LONDON, Jan 24 (Reuters) – Britain’s top shares sank to 4-1/2 week lows on Friday, with stocks exposed to emerging markets suffering the biggest losses, knocked by a rout in Latin American currencies.

Aberdeen Asset Management (Other OTC: ABDNF – news) shed 8 percent, the FTSE 100’s top faller, while peer Ashmore was among the steepest FTSE midcap decliners, off 5 percent, suffering from their heavy exposure to emerging markets after Argentina’s central bank gave up its battle against the currency’s decline.

“Obviously the market is separating the wheat from the chaff – Aberdeen Asset Management has got huge emerging markets exposure,” Ed Woolfitt, head of trading at Galvan, said.

“I won’t be charging in right here, right now, but if we find support (around) these levels over the next day or two, this would be a good buying signal for the UK equity market.”

The FTSE 100 was down 111.60 points, or 1.7 percent, at 6,661.68 points by 1543 GMT, trading at its lowest level since Dec. 23 and on course for its biggest one-day percentage drop this year. The index shed 0.8 percent on Thursday, hit by disappointing data from the United States and China.

Credit checking firm Experian (Other OTC: EXPGF – news) , brewer SABMiller (Berlin: BRW1.BE – news) and bank HSBC which, according to index provider MSCI (NYSE: MSCI – news) , feature among the European blue chips with the biggest exposure to Latin America, saw respective losses of 4.7 percent, 2.8 percent, and 2.1 percent.

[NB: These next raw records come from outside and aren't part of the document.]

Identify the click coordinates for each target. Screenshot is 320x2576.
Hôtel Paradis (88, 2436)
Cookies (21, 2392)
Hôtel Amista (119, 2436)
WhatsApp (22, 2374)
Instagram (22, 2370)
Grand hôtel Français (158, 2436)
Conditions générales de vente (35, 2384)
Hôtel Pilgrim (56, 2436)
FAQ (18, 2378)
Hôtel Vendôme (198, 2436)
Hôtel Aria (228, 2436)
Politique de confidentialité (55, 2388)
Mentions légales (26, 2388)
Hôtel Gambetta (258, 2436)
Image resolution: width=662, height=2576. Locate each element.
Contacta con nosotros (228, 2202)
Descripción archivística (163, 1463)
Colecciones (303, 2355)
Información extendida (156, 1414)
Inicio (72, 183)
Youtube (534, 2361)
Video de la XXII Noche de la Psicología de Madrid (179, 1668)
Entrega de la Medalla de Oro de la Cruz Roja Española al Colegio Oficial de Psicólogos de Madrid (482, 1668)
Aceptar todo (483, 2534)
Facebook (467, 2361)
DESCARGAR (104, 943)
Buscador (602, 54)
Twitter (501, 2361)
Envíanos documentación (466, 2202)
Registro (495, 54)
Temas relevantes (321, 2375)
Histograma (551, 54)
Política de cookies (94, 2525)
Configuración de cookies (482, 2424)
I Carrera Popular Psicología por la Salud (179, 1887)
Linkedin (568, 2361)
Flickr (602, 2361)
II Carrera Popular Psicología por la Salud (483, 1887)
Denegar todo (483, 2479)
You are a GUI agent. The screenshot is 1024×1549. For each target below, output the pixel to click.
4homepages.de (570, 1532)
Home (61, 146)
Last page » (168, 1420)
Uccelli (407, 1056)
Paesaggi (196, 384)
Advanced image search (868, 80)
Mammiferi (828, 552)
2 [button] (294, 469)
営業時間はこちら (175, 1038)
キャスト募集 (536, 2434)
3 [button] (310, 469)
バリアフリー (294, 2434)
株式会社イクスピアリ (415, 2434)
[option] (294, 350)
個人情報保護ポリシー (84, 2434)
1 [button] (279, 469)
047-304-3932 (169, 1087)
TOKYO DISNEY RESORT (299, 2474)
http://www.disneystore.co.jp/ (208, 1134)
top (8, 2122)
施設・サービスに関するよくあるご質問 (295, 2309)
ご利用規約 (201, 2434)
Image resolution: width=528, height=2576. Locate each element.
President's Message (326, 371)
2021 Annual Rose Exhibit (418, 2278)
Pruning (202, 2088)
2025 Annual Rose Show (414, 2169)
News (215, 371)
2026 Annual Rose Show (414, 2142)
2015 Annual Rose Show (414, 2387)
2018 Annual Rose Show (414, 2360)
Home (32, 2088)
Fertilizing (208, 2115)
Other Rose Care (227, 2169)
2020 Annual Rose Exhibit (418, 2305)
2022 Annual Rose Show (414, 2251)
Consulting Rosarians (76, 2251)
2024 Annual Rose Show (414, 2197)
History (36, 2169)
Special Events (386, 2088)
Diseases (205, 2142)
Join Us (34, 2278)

It was a quiet day for corporate earnings. Pearson (Dusseldorf: PES.DU – news) dropped 1.8 percent, extending the previous session’s falls, as analysts cut their target prices for the publisher following Thursday’s profit warning.

Despite this, and warnings from other firms including oil major Shell (LSE: RDSB.L – news) as the European reporting season gradually gets under way, some investors take the view that the earnings will justify high valuations after a strong 2013.

“We do think that the earnings will come through … (Valuations are) only lofty compared to the last five years which could be the worst in most people’s careers,” said Peter Sullivan, head of European equity strategy at HSBC.

“We’re expecting double-digit earnings growth this year and next. How can we see that when the UK economy is only just emerging from recession? I think the key is that momentum of economic growth is positive across the world.”

The FTSE 100 currently trades at 13 times 12-month forward earnings – the highest since late 2009 and far above the 5-year average of 10.8 times, Thomson Reuters Datastream shows.